Coupled general circulation model

We employ two versions of the KCM. Its ocean component is NEMO31 with a horizontal resolution of 2° (ORCA2 grid) including a latitudinal refinement of 0.5° close to the equator and 31 vertical levels. The atmospheric component is the AGCM ECHAM532. Two configurations of the KCM are used here, which only differ in atmosphere model resolution24: one carries ECHAM5 with a horizontal resolution of T42 (~2.8°) and 31 vertical levels (labeled KCM-LR), and the other ECHAM5 with a horizontal resolution of T255 (~0.47°) and 62 levels (labeled KCM-HR). The additional vertical levels in KCM-HR are placed in between the 31 vertical levels used in KCM-LR and concentrate toward the surface. The top atmospheric level is the same in both configurations and at 10 hPa. No re-tuning of the KCM was performed when changing the atmosphere model resolution.

We have performed two types of simulations with each KCM version: first, a control run with constant present-day atmospheric CO2-concentration amounting to 348 ppm. Second, initialized with data from the control run, a climate change ensemble in which the atmospheric CO2-concentration increases at a rate of 1% per year until it doubles at 696 ppm after 70 years. Each ensemble consists of five members starting from different ocean and atmospheric conditions taken every 10 years from the control run. Although the two versions of the KCM exhibit rather different SST biases over the TA, the transient climate sensitivity is quite similar, as shown by the ensemble-mean GSAT (Supplementary Fig. 1): at the time of CO2-doubling, the GSAT increases by 2.2 °C in both models. Annual-mean data are used for the analysis and ensemble means are shown.

Atmosphere general circulation model (AGCM)

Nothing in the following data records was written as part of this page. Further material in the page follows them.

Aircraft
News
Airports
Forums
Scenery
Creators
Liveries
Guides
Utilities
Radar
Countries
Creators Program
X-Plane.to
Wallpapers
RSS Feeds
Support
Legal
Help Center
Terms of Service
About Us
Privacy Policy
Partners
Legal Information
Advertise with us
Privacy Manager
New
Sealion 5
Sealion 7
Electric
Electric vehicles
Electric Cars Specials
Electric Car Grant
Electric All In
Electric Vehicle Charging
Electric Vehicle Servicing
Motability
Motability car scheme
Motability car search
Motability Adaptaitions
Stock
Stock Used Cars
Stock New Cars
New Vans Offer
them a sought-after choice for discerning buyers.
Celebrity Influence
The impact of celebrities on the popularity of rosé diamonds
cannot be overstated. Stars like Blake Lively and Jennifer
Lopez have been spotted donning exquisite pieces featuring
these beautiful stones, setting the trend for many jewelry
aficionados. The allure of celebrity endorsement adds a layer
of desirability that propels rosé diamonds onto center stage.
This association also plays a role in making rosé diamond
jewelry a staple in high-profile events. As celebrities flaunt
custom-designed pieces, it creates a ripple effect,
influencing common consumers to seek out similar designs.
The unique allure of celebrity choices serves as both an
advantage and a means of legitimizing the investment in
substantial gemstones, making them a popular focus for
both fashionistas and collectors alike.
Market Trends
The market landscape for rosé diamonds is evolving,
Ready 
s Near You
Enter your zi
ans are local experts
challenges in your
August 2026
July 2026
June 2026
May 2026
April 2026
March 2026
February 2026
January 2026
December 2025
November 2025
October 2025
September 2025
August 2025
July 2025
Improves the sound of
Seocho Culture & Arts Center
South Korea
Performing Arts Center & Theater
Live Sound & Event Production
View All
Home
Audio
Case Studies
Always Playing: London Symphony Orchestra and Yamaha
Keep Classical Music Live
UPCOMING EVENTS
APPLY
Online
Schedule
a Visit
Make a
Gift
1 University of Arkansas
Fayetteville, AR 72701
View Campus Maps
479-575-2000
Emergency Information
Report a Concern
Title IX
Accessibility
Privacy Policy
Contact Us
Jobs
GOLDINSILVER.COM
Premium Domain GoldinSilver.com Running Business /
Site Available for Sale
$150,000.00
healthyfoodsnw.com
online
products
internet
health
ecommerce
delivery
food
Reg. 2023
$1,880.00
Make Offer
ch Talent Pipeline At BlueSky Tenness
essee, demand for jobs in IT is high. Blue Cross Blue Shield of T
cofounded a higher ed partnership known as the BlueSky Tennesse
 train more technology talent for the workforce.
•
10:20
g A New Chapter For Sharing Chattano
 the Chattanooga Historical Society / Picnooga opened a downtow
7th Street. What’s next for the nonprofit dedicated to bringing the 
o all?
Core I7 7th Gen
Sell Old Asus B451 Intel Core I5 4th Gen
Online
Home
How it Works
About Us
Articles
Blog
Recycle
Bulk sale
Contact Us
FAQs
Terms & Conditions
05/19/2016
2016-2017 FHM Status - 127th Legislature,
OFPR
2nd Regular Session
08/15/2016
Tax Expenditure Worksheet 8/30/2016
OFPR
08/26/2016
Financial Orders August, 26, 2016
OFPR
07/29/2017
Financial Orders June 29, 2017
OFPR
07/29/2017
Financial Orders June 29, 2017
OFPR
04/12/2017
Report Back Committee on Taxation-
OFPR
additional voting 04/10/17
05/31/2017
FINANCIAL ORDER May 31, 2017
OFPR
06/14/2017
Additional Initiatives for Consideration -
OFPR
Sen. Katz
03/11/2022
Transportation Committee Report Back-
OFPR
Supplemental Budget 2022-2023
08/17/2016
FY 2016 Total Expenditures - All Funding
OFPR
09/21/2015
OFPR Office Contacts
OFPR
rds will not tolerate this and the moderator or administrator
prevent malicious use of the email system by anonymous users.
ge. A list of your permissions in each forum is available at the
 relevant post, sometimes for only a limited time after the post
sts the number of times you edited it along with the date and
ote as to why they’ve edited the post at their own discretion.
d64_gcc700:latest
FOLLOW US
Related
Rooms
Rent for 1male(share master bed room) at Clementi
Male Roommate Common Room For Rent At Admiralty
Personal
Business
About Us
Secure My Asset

We additionally conducted stand-alone integrations with the high-resolution (T255L62) and coarse-resolution (T42L31) AGCM ECHAM5 forced by prescribed monthly SST, termed ECHAM5-HR and ECHAM5-LR, respectively. Four integrations for each resolution are performed: first, a control run forced by observed monthly SST climatology (AMIP SST). Second, the SST trends from KCM-HR (Fig. 1h) are added to the SST climatology for each month over the TA (20°S–20°N). Third, the SST trends from KCM-HR are added over the tropical Indo-Pacific basin (20°S–20°N). Third, the SST trends from KCM-HR are added outside of the TA. Fourth, the SST trends from KCM-LR (Fig. 1e) are added to the SST climatology over the TA (20°S–20°N). Note that the SST trends are calculated from the annual-mean data, and these trends are added in all calendar months. Integration length amounts to 9 (29) years for ECHAM5-HR (LR), and averages computed over the whole integration time are used in the analyses. It is noteworthy that the average rainfall from ECHAM5-LR calculated from the first 9 and all 29 years does not significantly differ.

In addition to using observed monthly SST climatology when adding SST trends from KCM-HR or KCM-LR over the TA, we use monthly SST climatology from the control simulations with KCM-LR and KCM-HR. This enables investigating the atmospheric response sensitivity to varying mean state caused by varying SST climatology. The AGCM simulations conducted for this study are summarized in Table 1. Only rainfall is shown from the uncoupled integrations with ECHAM5-LR and ECHAM5-HR.